When it comes to maintaining a steady cash flow and keeping your store’s inventory fresh, retail markdowns are an essential tool. By strategically lowering prices, you can move slow-moving stock, stay competitive, and meet customer expectations while still achieving your revenue goals.
Here’s everything you need to know about markdowns — what they are, when to use them, and how to get the most out of them for your store.
What Are Retail Markdowns?
Simply put, a markdown is a price reduction applied to a product to accelerate its sale. Unlike discounts offered during promotions or for special groups like seniors, markdowns are direct and unconditional reductions that may either be temporary or permanent.
For example, a grocery store may lower the price of perishable items that are about to expire, or a clothing store might mark down winter coats at the end of the season to clear out inventory.
Different Types of Retail Markdowns
Retailers use various types of markdowns, depending on the situation and their goals.
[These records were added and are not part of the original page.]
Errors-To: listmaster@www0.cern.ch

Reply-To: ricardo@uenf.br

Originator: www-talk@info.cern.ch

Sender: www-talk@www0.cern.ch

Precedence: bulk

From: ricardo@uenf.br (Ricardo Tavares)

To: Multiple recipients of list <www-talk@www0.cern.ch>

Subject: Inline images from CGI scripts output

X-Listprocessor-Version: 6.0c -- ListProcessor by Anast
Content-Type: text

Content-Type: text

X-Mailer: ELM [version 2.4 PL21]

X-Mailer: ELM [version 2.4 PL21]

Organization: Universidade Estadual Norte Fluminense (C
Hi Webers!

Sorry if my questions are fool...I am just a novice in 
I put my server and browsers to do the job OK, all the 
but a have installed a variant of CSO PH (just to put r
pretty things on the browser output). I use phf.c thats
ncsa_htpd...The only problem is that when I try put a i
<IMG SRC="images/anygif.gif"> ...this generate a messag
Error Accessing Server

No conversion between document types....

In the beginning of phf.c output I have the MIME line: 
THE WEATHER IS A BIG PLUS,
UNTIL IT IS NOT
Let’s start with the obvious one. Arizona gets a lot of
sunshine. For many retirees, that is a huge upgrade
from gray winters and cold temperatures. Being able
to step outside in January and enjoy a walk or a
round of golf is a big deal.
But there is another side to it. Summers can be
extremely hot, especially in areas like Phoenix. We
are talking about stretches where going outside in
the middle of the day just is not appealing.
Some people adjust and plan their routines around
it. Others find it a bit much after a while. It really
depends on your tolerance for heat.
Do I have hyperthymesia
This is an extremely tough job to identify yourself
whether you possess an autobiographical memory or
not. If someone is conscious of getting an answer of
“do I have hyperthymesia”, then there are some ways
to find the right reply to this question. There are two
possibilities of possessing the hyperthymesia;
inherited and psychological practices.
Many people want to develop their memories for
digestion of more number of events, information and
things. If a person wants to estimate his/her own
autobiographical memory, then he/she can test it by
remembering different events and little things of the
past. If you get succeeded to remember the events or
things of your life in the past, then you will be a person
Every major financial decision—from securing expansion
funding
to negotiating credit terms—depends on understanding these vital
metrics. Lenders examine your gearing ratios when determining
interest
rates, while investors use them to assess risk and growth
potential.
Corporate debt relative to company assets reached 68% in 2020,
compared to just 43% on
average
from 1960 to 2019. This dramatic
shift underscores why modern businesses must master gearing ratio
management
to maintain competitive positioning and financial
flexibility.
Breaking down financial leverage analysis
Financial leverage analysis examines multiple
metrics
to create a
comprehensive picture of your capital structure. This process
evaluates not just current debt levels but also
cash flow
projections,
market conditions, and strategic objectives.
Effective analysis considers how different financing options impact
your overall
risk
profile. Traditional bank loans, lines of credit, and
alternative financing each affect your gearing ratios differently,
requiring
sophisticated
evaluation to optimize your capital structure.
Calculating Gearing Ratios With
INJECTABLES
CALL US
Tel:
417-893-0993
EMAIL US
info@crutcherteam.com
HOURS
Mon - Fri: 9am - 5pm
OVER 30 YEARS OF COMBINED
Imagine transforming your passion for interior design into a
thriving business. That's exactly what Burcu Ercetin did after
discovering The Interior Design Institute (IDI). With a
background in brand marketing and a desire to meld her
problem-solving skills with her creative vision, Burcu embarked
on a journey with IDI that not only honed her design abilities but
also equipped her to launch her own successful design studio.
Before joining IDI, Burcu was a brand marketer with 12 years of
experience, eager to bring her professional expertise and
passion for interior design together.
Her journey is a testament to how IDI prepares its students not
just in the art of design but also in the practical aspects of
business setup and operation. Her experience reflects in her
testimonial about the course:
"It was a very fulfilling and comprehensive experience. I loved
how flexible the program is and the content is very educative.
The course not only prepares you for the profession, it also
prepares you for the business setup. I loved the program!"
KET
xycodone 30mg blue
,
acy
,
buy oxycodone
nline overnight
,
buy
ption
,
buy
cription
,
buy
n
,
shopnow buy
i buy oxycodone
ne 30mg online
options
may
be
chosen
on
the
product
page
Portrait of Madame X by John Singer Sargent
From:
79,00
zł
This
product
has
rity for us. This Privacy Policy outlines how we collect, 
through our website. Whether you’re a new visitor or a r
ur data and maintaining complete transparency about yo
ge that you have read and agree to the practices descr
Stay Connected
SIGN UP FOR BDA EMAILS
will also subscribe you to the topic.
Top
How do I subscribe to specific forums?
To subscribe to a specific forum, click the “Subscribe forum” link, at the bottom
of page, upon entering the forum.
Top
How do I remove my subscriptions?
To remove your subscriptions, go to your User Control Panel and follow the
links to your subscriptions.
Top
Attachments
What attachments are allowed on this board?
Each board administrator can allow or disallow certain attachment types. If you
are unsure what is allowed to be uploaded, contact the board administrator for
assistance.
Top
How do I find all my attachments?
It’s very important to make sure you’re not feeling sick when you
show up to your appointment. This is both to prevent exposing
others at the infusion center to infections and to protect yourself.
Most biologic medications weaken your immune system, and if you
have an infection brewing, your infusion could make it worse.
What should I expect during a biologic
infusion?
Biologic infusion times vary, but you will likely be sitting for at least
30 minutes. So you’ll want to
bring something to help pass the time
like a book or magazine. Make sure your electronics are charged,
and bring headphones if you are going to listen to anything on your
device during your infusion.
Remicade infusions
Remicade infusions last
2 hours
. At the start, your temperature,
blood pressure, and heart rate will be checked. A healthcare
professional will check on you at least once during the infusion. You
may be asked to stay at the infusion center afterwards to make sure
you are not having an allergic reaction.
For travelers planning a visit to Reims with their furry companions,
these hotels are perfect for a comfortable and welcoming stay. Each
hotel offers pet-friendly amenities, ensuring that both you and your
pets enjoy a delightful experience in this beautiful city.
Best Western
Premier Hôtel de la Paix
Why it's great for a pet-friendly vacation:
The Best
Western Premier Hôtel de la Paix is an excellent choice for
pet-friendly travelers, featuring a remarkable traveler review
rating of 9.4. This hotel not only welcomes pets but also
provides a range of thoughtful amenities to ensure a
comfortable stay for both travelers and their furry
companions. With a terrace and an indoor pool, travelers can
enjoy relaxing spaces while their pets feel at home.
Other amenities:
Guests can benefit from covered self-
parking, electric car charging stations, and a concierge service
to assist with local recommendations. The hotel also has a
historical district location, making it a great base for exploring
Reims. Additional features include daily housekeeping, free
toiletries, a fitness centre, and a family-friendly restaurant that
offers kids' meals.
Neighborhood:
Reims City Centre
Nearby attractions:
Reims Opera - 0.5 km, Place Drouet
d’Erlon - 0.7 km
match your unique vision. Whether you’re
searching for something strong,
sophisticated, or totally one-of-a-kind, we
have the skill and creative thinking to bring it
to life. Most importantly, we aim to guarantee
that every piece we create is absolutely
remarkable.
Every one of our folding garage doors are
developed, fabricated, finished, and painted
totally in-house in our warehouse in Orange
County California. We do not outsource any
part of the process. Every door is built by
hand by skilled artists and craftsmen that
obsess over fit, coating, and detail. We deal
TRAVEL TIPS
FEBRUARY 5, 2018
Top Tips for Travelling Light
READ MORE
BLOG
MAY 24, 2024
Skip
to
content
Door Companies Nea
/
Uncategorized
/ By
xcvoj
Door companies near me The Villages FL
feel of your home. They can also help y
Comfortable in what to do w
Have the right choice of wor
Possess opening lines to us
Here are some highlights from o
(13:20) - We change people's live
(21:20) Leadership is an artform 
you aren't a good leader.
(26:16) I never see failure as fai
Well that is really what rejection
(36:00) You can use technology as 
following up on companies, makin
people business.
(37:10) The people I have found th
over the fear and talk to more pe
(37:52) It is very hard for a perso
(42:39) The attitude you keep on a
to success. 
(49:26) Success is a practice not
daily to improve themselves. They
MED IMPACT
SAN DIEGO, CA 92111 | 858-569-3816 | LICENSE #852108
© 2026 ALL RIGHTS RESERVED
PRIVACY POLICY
Here are the most common approaches:
1. Temporary Markdowns:
These are short-term price reductions designed to create urgency and boost sales in a short time. Examples include weekend sales, buy-one-get-one (BOGO) deals, or limited-time coupons. For instance, a convenience store might offer a Friday-only discount on energy drinks to drive foot traffic.
2. Competitive Markdowns:
If your competitors are offering similar products at a lower price, you risk losing customers. Price matching or temporarily lowering your prices can help retain business. Tobacco shops, for example, may temporarily discount popular cigar brands when a nearby store drops its prices to stay competitive.
3. Permanent Markdowns:
These markdowns are used for clearance or to sell off discontinued items. If certain products are not selling well or are taking up too much shelf space, a permanent markdown can help move them quickly. Grocers may use this strategy to clear out products that are nearing their expiration dates.
How to Calculate Markdown Pricing
To ensure you don’t unintentionally hurt your margins, it’s crucial to calculate markdowns carefully. Here’s a simple formula to determine your markdown percentage:
(Original Price – Sale Price) ÷ Original Price × 100 = Markdown Percentage
For example, if you reduce the price of a six-pack of sparkling water from $12 to $9, the markdown is 25%.
Next, you need to account for your cost of goods sold (COGS) — the price you paid for the product. If your COGS is $7.50, then even with the markdown, you still make a $1.50 profit per unit. However, if the sale price drops below your COGS, you’ll be losing money. While it might be acceptable to take a loss on unsellable stock, be careful not to make it a regular practice.
Your POS (point of sale) system can help you make these calculations and ensure you’re making informed decisions. By accessing real-time sales data and margins, you can set markdowns that protect your profitability.
Tips for an Effective Markdown Strategy
To make the most of markdowns, follow these best practices:
1. Leverage Data for Decision-Making
Your POS system can provide valuable insights into which products are slow-moving and which items are in high demand. If an item hasn’t sold in weeks, it may be time for a markdown. Use data on inventory aging and sales velocity to inform your decisions.
2. Mark Down at the Right Time
Timing is everything when it comes to markdowns. Misjudging when to apply a discount can result in lost sales. For example, grocery stores often reduce prices on fresh produce in the evening to clear out stock before closing, while liquor stores typically mark down holiday stock after the rush to make room for new inventory.
3. Keep Customers on Their Toes
If customers begin to notice a regular markdown pattern, they may start waiting for discounts before making purchases. Keep your markdown schedule unpredictable to maintain interest and encourage full-price sales. Rotate markdown items and avoid announcing discounts too far in advance.
4. Experiment with Pricing Psychology
Small tweaks to how prices are presented can make a big difference in consumer behavior. For example, pricing an item at $9.99 instead of $10 can make it seem like a better deal. Show the original price next to the sale price to highlight the discount and consider using bundle deals like “3 for $5” to increase sales volume.
5. Tailor Your Markdowns to Specific Locations
If you operate multiple stores or sell both in-store and online, consider applying different markdown strategies depending on the location. For example, if a certain product sells better in one store than another, you can offer a discount in the low-performing store without affecting the other locations.
How Your POS System Can Enhance Markdown Strategy
To successfully implement markdowns, your POS system is your best ally. With access to data on inventory turnover, sales trends, and profit margins, you can make smarter pricing decisions. Here’s how your POS system can help:
- Track which items are moving and which are not
- Set up alerts for slow-moving or aging inventory
- Analyze the impact of markdowns on sales and margins
- Run reports to review past markdown performance and refine your strategy
By using your POS system to make informed, data-driven markdown decisions, you can ensure that you’re not just cutting prices but doing so strategically to improve your bottom line.
Conclusion
Retail markdowns are a powerful tool for clearing inventory, responding to market conditions, and driving customer engagement. When used effectively, they can improve cash flow, keep your shelves stocked with fresh items, and help you stay competitive. By leveraging data, timing markdowns correctly, and using your POS system to guide decisions, you can create a markdown strategy that works for your store and your customers.